- [What you will do]:
Pick every line from the data below that contains the string "Artikulli" and copy it.

- [The records]:
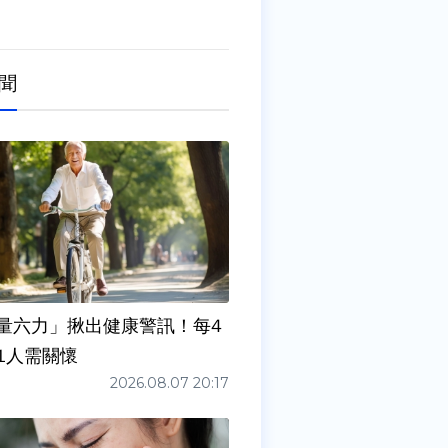
聞
量六力」揪出健康警訊！每4
1人需關懷
2026.08.07 20:17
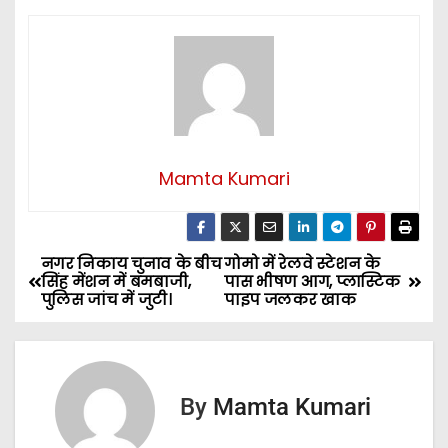
Mamta Kumari
नगर निकाय चुनाव के बीच
गोमो में रेलवे स्टेशन के
P
सिंह मेंशन में बमबाजी,
पास भीषण आग, प्लास्टिक
पुलिस जांच में जुटी।
पाइप जलकर खाक
o
s
t
By
Mamta Kumari
n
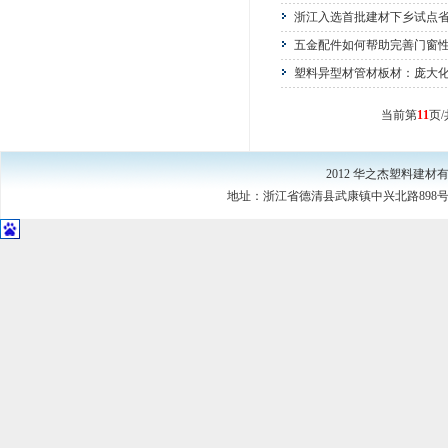
浙江入选首批建材下乡试点省
五金配件如何帮助完善门窗
塑料异型材管材板材：庞大
当前第
11
页/
2012 华之杰塑料建
地址：浙江省德清县武康镇中兴北路898号（中国·浙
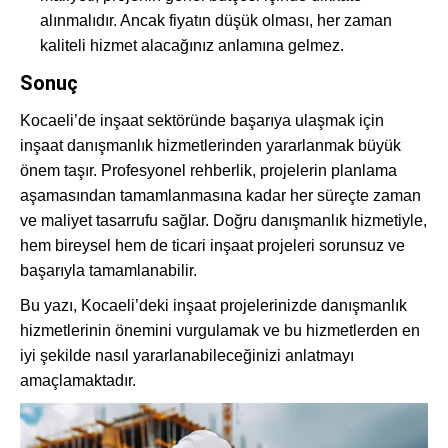
alınmalıdır. Ancak fiyatın düşük olması, her zaman
kaliteli hizmet alacağınız anlamına gelmez.
Sonuç
Kocaeli’de inşaat sektöründe başarıya ulaşmak için
inşaat danışmanlık hizmetlerinden yararlanmak büyük
önem taşır. Profesyonel rehberlik, projelerin planlama
aşamasından tamamlanmasına kadar her süreçte zaman
ve maliyet tasarrufu sağlar. Doğru danışmanlık hizmetiyle,
hem bireysel hem de ticari inşaat projeleri sorunsuz ve
başarıyla tamamlanabilir.
Bu yazı, Kocaeli’deki inşaat projelerinizde danışmanlık
hizmetlerinin önemini vurgulamak ve bu hizmetlerden en
iyi şekilde nasıl yararlanabileceğinizi anlatmayı
amaçlamaktadır.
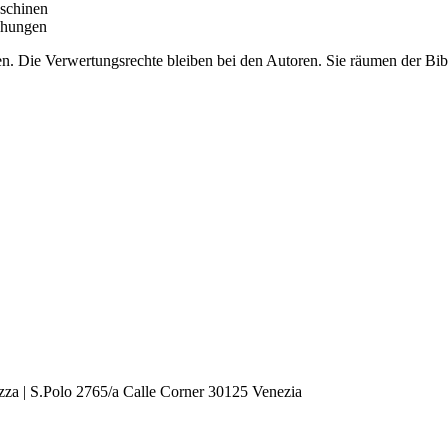
aschinen
ichungen
. Die Verwertungsrechte bleiben bei den Autoren. Sie räumen der Bibli
zza | S.Polo 2765/a Calle Corner 30125 Venezia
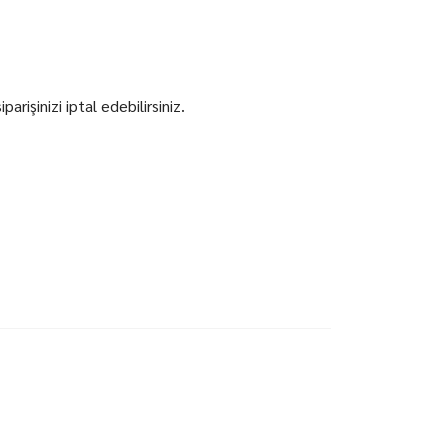
işinizi iptal edebilirsiniz.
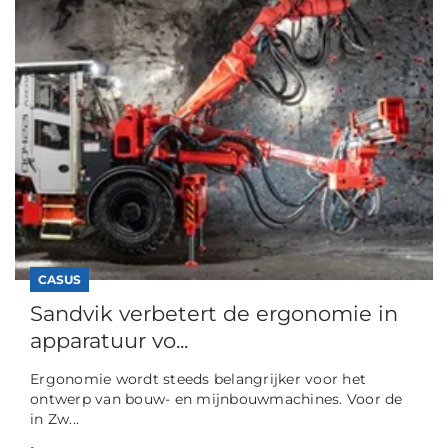
CASUS
Sandvik verbetert de ergonomie in
apparatuur vo...
Ergonomie wordt steeds belangrijker voor het
ontwerp van bouw- en mijnbouwmachines. Voor de
in Zw...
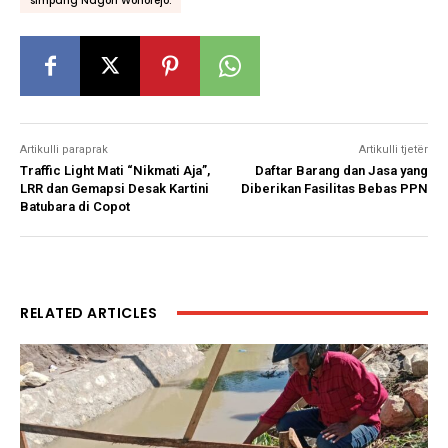
simpang Nagori Wonorejo.
Artikulli paraprak
Artikulli tjetër
Traffic Light Mati “Nikmati Aja”,
Daftar Barang dan Jasa yang
LRR dan Gemapsi Desak Kartini
Diberikan Fasilitas Bebas PPN
Batubara di Copot
RELATED ARTICLES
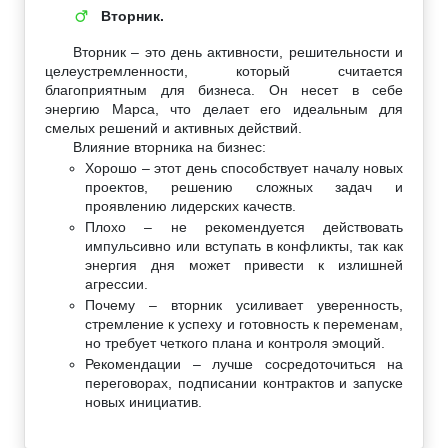
Вторник.
♂
Вторник – это день активности, решительности и
целеустремленности, который считается
благоприятным для бизнеса. Он несет в себе
энергию Марса, что делает его идеальным для
смелых решений и активных действий.
Влияние вторника на бизнес:
Хорошо – этот день способствует началу новых
проектов, решению сложных задач и
проявлению лидерских качеств.
Плохо – не рекомендуется действовать
импульсивно или вступать в конфликты, так как
энергия дня может привести к излишней
агрессии.
Почему – вторник усиливает уверенность,
стремление к успеху и готовность к переменам,
но требует четкого плана и контроля эмоций.
Рекомендации – лучше сосредоточиться на
переговорах, подписании контрактов и запуске
новых инициатив.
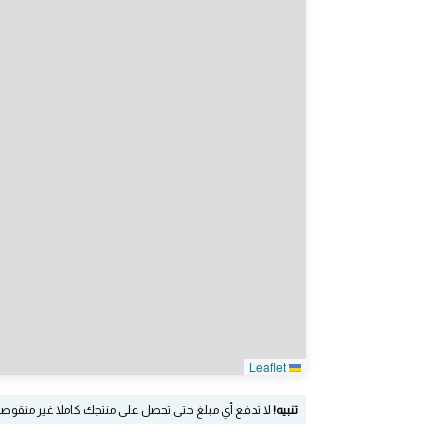
Leaflet
تنبيه!
لا تدفع أي مبلغ حتى تحصل على منتجك كاملا غير منقوص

- [Response]:
Artikulli paraprak
Artikulli tjetër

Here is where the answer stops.